Creating FTP data movement activity for Azure Data Factory Pipeline
Recently I participated in a hackathon with one of my customers to help them get up to speed on Azure's Big Data and Advanced Analytics platform, especially around data movement using Azure Data Factory. One of their requirement was to process data stored at an FTP location. Since FTP is not a supported data store (for now), we created a custom activity to download data from the FTP site and upload it to a blob storage for processing. Here is a quick walkthrough to create, test and deploy the FTP custom activity using Visual Studio.
High Level Steps
- Prerequisites
- Data Factory
- Storage Account to store FTP Data and Custom Activity Code.
- Batch Account and Pool to execute Custom Activity Code.
- Setup Azure KeyVault to manage FTP credentials .

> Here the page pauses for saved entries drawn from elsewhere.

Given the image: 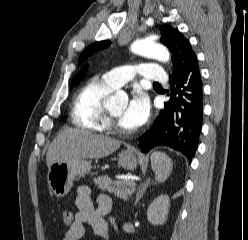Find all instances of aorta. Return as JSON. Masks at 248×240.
Masks as SVG:
<instances>
[{
    "mask_svg": "<svg viewBox=\"0 0 248 240\" xmlns=\"http://www.w3.org/2000/svg\"><path fill=\"white\" fill-rule=\"evenodd\" d=\"M131 51L135 54L154 58L161 62H168L170 59V53L166 47L156 43L151 38L141 39L135 41L131 45ZM126 95L122 91H118L115 96L110 98V103H115L118 99L124 98Z\"/></svg>",
    "mask_w": 248,
    "mask_h": 240,
    "instance_id": "obj_1",
    "label": "aorta"
}]
</instances>
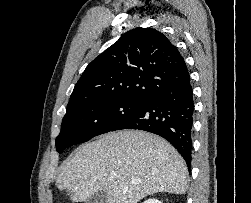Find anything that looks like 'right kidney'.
<instances>
[{"label": "right kidney", "mask_w": 251, "mask_h": 203, "mask_svg": "<svg viewBox=\"0 0 251 203\" xmlns=\"http://www.w3.org/2000/svg\"><path fill=\"white\" fill-rule=\"evenodd\" d=\"M143 203H162V202L159 201L158 199L150 198L148 200H145Z\"/></svg>", "instance_id": "right-kidney-1"}]
</instances>
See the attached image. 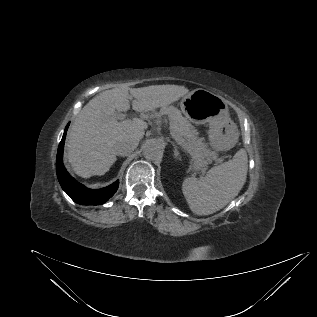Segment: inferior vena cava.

- Create FTP Custom Activity.
- Enable Local Debugging and Testing.
- Create Data Factory Pipeline using Visual Studio
- Linked Services
- Storage Service
- Batch Service
- Tables
- Output Dataset
- Pipeline
- Custom Pipeline
- Add Custom Activity reference in Pipeline Project for automatic packaging and deployment
- Linked Services
- Publish and Test
Prerequisites
- Create a Data Factory and Storage Account using Azure Portal
- Connect to your storage account using Storage Explorer or Cloud Explorer in Visual Studio and create 2 containers:
1) "ftpactivitycode" - To store the custom activity DLL
2) "ftpdata" - To store the files coming from FTP.
- Create Batch Account and Pool to execute Custom Activity Code (Follow Azure Batch Prerequisites instructions from here)
Setup Azure KeyVault to manage FTP credentials
- Use Powershell to create a new Azure KeyVault and store the FTP Password as a Secret
#Login to Azure and select your subscription
Add-AzureRmAccount
Select-AzureRmSubscription -SubscriptionName "[You Subscripton Name]"
# Create new KeyVault
New-AzureRmKeyVault -VaultName 'FTPVault' -ResourceGroupName 'FTPDataFactory' -Location 'West US'
# Add a secret in KeyVault
$secretvalue = ConvertTo-SecureString '[Your FTP Password]' -AsPlainText -Force
$key = Set-AzureKeyVaultSecret -VaultName 'FTPVault' -Name 'FTPPassword' -SecretValue $secretvalue
# Get the Secret Id
Get-AzureKeyVaultSecret –VaultName 'FTPVault'
- Register a new application with Azure Active Directory and copy the Client ID and Key
- Set Access Policy on KeyVault to allow application to use the Secret.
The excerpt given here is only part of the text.